Go through the records and transcribe them exactly, passing over any picture.

--- INFORMATION PROVIDED ---
>>>>>

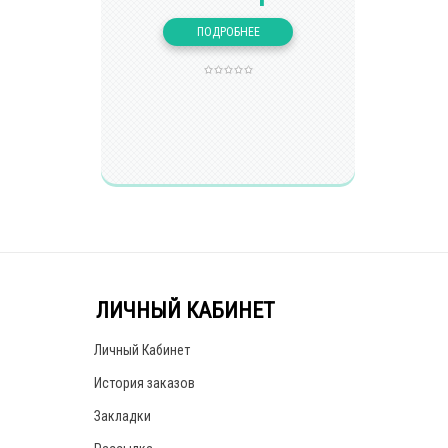
ЛИЧНЫЙ КАБИНЕТ
Личный Кабинет
История заказов
Закладки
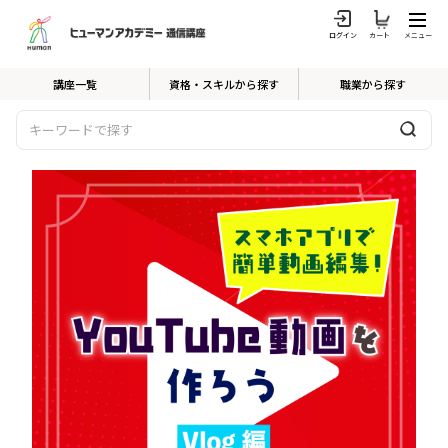
ログイン
カート
メニュー
講座一覧
資格・スキルから探す
職業から探す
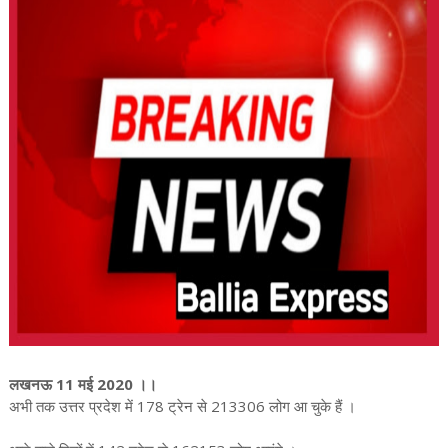
लखनऊ 11 मई 2020 ।।
अभी तक उत्तर प्रदेश में 178 ट्रेन से 213306 लोग आ चुके हैं ।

<<<<<

--- SOLUTION TO THE EXERCISE ---
ЛИЧНЫЙ КАБИНЕТ
Личный Кабинет
История заказов
Закладки
ログイン
カート
メニュー
講座一覧
資格・スキルから探す
職業から探す
लखनऊ 11 मई 2020 ।।
अभी तक उत्तर प्रदेश में 178 ट्रेन से 213306 लोग आ चुके हैं ।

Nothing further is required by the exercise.